15. - 1. Per le opere di urbanizzazione secondaria che il comune deve
eseguire in relazione alla costruzione di centrali termiche di qualsiasi
tipo e di centrali idroelettriche di accumulazione mediante pompaggio,
l'ENEL e' tenuto a corrispondere, in sostituzione degli obblighi previsti
dalla legge 17 agosto 1942, n. 1150, e successive modificazione, al comune
nel cui territorio deve essere installato l'impianto, un contributo di L.
2.200 per chilowatt di potenza nominale dell'impianto stesso.
2.
Il contributo di cui al comma precedente e' indicizzato annualmente sulla
base dei parametri del collegio nazionale dei costruttori.
3.
Per l'adempimento di quanto previsto nel primo comma del presente
articolo, l'ENEL ed i comuni interessati sono tenuti a stipulare, entro
trenta giorni dalla richiesta dell'ENEL, apposita convenzione sostitutiva
di quella prevista dall'art. 28, quinto comma, della legge 17 agosto 1942,
n. 1150, modificato dall'art. 8 della legge 6 agosto 1967, n. 765.
4.
Nel caso in cui la centrale ricada sul territorio di piu' comuni, il
contributo predetto e' ripartito
proporzionalmente
con decreto del presidente della regione nella quale e' installato
l'impianto stesso, sentiti, ove necessario, i presidenti delle altre
regioni interessate.
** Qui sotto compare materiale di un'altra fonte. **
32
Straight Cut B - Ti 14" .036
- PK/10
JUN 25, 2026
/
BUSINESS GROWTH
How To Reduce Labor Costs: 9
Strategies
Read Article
Analogamente provvede la regione per l'ipotesi in cui
sia necessario destinare parte dei contributi ad opere di urbanizzazione
da realizzare a cura della regione stessa o delle province.
5.
Il pagamento della somma e' effettuato gradualmente in relazione allo
stato di avanzamento delle opere di urbanizzazione.".
-
Il decreto del Presidente della Repubblica 11 febbraio 1998, n. 53, reca
la disciplina dei
procedimenti
relativi all'autorizzazione alla costruzione e all'esercizio di impianti
di produzione di energia elettrica che utilizzano fonti convenzionali, a
norma dell'art. 20, comma 8, della legge 15 marzo 1997, n. 59.
Art.
2.
Entrata
in vigore
1. Il presente decreto entra in vigore il giorno successivo a
quello della sua pubblicazione nella Gazzetta Ufficiale della Repubblica
italiana e sara' presentato alle Camere per la conversione in legge.